Les gagnants se voient remettre par un chercheur ayant reçu le prix Nobel, en plus d’un trophée des plus originaux, un billet de 10 billions de dollars, soit 10 000 milliards de dollars… zimbabwéens (qui ne valent aujourd’hui plus rien suite à une hyperinflation).
La cérémonie en elle-même se déroule en alternant les remises de prix, les discours, de petites expériences scientifiques et la représentation, en direct, d’un mini-opéra en trois actes (quelques minutes au total seulement) créé pour l’occasion. Certains prix Nobel présents exposent aussi leur champ de recherche lors d’un 24/7 : une présentation complète et technique en 24 secondes, suivi d’une présentation simple et intelligible par tous en 7 mots. La cérémonie se conclut par la fin de l’opéra et divers remerciements.
Vous vous en doutez, la cérémonie, disponible sur internet, est donc fortement déjantée, presque absurde. À titre d’exemple, une partie de morpion a eu lieu entre un scientifique de la NASA et un neurochirurgien.
Si les IgNobels sont clairement à visée humoristique, ils ne sont que rarement critiques envers les chercheurs auxquels ils sont décernés. D’ailleurs, comme chaque année, toutes les équipes de recherche ont été représentées et de nombreuses sont allées chercher leur prix (les autres ont envoyé une vidéo qui a été diffusée durant la cérémonie).
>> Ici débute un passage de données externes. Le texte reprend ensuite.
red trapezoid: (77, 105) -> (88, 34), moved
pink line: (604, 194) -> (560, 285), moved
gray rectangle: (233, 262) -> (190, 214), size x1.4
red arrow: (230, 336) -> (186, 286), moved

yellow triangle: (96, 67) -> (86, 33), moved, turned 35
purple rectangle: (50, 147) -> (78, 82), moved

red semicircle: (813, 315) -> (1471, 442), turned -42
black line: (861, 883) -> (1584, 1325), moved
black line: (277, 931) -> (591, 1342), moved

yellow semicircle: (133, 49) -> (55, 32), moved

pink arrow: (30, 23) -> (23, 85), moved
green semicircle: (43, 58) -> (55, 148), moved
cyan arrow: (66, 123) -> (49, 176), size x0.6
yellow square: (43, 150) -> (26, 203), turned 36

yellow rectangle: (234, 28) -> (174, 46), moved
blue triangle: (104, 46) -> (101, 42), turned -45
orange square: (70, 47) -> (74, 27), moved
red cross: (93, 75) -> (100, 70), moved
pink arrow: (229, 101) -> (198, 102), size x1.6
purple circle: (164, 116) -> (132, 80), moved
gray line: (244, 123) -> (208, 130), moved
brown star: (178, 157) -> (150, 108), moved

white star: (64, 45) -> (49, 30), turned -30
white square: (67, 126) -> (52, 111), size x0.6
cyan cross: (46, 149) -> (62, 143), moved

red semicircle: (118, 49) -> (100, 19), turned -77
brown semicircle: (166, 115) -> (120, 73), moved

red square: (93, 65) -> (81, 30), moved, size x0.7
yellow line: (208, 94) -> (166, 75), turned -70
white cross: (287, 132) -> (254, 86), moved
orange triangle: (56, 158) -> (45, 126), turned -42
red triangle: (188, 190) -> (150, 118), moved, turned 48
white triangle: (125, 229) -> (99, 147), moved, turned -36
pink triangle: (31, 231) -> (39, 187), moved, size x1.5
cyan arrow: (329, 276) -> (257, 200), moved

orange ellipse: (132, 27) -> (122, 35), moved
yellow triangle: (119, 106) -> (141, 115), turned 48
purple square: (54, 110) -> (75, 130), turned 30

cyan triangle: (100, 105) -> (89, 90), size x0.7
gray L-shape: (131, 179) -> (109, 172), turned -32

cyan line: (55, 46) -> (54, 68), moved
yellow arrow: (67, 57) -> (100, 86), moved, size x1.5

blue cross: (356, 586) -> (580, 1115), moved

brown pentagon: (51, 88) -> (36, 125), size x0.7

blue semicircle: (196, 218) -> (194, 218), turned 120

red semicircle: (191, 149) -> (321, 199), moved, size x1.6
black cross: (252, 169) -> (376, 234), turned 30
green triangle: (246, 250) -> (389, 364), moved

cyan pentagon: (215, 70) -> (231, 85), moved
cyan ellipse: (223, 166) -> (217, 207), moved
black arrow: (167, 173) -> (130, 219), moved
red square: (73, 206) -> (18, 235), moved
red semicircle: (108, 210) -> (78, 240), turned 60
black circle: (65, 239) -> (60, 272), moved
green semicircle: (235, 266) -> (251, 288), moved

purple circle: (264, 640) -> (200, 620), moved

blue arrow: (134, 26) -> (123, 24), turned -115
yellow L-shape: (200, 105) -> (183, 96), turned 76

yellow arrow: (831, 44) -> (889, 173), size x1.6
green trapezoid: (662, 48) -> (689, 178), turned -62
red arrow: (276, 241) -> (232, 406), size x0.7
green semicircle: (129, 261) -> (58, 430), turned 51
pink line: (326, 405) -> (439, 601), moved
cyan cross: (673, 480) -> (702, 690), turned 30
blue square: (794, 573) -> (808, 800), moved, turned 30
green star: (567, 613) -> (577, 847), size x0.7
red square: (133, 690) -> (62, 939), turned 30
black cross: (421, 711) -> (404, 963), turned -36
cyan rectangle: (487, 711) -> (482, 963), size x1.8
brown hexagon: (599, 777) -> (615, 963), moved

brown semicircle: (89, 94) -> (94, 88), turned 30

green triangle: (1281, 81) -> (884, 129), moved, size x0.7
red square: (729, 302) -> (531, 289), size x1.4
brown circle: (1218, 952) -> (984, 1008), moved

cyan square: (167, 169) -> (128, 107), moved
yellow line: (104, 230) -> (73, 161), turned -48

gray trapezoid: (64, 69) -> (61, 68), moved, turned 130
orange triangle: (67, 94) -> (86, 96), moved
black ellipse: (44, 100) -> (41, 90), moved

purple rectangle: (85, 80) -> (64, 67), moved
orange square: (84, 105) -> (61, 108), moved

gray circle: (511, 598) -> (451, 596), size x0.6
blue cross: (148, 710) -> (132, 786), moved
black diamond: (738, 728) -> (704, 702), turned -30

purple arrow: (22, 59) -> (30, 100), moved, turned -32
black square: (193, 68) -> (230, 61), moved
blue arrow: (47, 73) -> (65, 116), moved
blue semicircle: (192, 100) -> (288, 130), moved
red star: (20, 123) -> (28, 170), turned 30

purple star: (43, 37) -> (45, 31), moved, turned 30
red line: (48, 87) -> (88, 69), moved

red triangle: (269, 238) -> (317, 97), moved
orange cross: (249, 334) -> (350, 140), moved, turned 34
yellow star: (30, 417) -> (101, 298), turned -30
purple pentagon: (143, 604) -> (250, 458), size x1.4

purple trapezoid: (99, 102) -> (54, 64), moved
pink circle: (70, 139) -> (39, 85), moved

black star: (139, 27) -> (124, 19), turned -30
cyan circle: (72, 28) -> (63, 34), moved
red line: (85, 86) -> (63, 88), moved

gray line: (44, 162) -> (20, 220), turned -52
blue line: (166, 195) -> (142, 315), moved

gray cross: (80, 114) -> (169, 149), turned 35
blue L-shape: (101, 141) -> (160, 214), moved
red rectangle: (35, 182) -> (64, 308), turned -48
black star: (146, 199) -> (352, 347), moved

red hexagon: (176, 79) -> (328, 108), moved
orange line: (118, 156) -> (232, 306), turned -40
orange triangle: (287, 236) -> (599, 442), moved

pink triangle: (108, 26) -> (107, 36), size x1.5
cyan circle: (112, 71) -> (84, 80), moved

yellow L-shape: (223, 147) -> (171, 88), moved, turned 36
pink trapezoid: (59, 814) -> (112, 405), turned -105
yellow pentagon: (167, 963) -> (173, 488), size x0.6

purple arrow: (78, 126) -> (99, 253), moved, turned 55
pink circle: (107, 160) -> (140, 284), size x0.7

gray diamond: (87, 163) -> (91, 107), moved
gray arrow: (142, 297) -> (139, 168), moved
Notons d’ailleurs que les chercheurs sont prévenus et qu’ils ont la possibilité de refuser le prix.
Détaillons maintenant les prix remis cette année.
Le prix de physique : chevaux, taons, libellules et pierres tombales
Pourquoi, dans un cimetière, les libellules sont-elles attirées par les tombes noires ? Les taons préfèrent-ils les chevaux blancs ou noirs ? C’est ce passionnant champ d’études qui a valu le prix IgNobel de physique à Gábor Horváth, Miklós Blahó, György Kriska, Ramón Hegedüs, Balázs Gerics, Róbert Farkas, Susanne Åkesson, Péter Malik et Hansruedi Wildermuth, au prix de nombreux efforts1.
Le lien entre les libellules du cimetière et les taons sur les chevaux ne vous parait pas évident ? C’est normal, et pourtant il y en a bien un. Il est lié à la vision de ces fascinantes créatures. En effet, les libellules et les taons peuvent détecter quelque chose de plus que nous, simples humains, dans la lumière : sa polarisation.
En effet, la lumière peut être orientée d’une façon particulière. C’est ce qu’on appelle la polarisation. Par exemple, lorsque la lumière se réfléchit sur une étendue d’eau, elle sera ensuite polarisée horizontalement. L’effet est connu en photographie : il existe des filtres spéciaux qui sélectionnent une partie seulement de la lumière, par exemple pour améliorer le contraste. De la même façon, les alpinistes utilisent des lunettes polarisées pour filtrer la lumière et éviter des reflets gênants sur la glace.
Figure : Comparaison de deux photographies. Celle de gauche a été prise avec un filtre polariseur. Observez les nombreux reflets sur l’image de droite. Image de Briho sous licence CC-BY-SA (Wikimedia).
Les pierres tombales noires horizontales polarisent la lumière de la même façon que l’eau, que recherchent les libellules pour se reproduire. Les chercheurs ont observé que ces insectes ont le même comportement à proximité d’eau et à proximité de ces pierres tombales. Les tombes noires des cimetières constituent-elles un piège écologique2 ? Ce serait le cas si les libellules déposaient leurs œufs sur ces tombes au lieu de le faire dans l’eau. Cependant, les chercheurs ne peuvent pas dire à quel point les libellules du cimetière étudié se sont moins reproduites.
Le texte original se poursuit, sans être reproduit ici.